Just in the last few months, the chip maker developed a “Smart Audio Platform” for better Alexa smart speakers; built the Snapdragon 845 VRDK for room-scale 6DoF VR tracking on standalone headsets, and released an AI engine that improves most smartphones’ task speeds. 

Now, using its new AI engine, Qualcomm wants to improve smart home technology by making your Internet of Things (IoT) devices less dependent on the cloud. 

In an announcement today, Qualcomm unveiled its new Vision Intelligence Platform, which uses 10-nanometer system-on-a-chip (SoCs) designed specifically for smart home devices, specifically ones with cameras. 

Smart security cameras, smart displays, and face-recognizing robots are just a few devices Qualcomm’s SoCs will accommodate. 



Two SoCs have been released thus far: the QCS605 and QCS603. These are reportedly capable of powering 4K video at 60 Hz on low-power batteries, and house some impressive-sounding tech: Qualcomm’s Neural Processing Engine for AI tasks, eight Kryo CPU cores and an Adreno GPU for processing power. 

Plus, there's support for vision-based tasks like detecting, classifying and tracking actions and objects, says Qualcomm. 

Companies like Ricoh Theda, Kedacom and Altek have already begun to incorporate these SoC chips into their IoT devices. We’ll wait and see if some of the bigger IoT names decide to take Qualcomm’s help as well. 

Lightning-fast facial recognition

Most connected tech devices that rely on visual data will register a face or object, send that data to the cloud for analysis, and respond based on that data. It works, but it’s prone to delays and vulnerable to hacking or outages. 

With SoC chips and on-device processing, devices like the Nest Cam IQ wouldn’t need to ask Google whether the person at the door is a family member or burglar; the devices would have the processing power to figure that out for themselves, at much faster speeds and inside a closed system. 

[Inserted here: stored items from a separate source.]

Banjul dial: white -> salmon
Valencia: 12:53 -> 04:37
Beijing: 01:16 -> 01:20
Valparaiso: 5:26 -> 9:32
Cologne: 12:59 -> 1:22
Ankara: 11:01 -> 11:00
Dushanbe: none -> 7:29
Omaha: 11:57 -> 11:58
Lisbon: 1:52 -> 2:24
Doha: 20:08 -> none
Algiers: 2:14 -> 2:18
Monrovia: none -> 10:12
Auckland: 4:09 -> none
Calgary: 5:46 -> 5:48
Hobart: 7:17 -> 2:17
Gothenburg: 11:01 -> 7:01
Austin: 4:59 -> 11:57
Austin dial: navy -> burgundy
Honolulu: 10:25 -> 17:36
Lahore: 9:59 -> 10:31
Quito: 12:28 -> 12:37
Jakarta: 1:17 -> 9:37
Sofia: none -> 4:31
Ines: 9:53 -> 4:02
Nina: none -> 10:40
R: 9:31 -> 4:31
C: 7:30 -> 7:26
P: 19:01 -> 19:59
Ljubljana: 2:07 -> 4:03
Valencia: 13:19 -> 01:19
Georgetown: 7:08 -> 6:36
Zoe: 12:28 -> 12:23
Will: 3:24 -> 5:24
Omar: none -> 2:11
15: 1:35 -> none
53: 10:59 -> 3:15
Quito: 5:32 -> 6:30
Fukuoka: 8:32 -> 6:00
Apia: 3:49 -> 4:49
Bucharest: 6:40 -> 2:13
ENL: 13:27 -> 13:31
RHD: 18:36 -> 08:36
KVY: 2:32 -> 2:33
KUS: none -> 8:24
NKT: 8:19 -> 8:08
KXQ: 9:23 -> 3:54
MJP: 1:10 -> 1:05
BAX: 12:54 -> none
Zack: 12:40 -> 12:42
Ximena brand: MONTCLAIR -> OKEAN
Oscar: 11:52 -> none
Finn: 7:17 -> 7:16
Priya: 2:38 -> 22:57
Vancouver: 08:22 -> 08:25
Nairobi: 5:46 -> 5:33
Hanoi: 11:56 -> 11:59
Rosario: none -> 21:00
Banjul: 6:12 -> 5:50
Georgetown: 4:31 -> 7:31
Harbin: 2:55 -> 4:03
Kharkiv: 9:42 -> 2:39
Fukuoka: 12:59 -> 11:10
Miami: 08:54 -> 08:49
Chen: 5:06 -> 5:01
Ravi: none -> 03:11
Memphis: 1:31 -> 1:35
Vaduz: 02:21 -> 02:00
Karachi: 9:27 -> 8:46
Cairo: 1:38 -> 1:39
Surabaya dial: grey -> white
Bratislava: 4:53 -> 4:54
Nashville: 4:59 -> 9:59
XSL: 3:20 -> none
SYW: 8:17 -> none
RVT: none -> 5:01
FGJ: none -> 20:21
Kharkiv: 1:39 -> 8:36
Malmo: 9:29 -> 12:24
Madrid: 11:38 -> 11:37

Joseph Bousaba, VP of product management for Qualcomm, named some other potential applications for the chips, including powering “robots that avoid obstacles autonomously” or “action cameras that learn and generate a video summary of your latest adventure”. 

In an interview with Engadget, Seshu Madhavapeddy, Qualcomm's VP of IoT product management, said that the SoCs are powerful enough to register the faces of potential criminals in pitch black environments.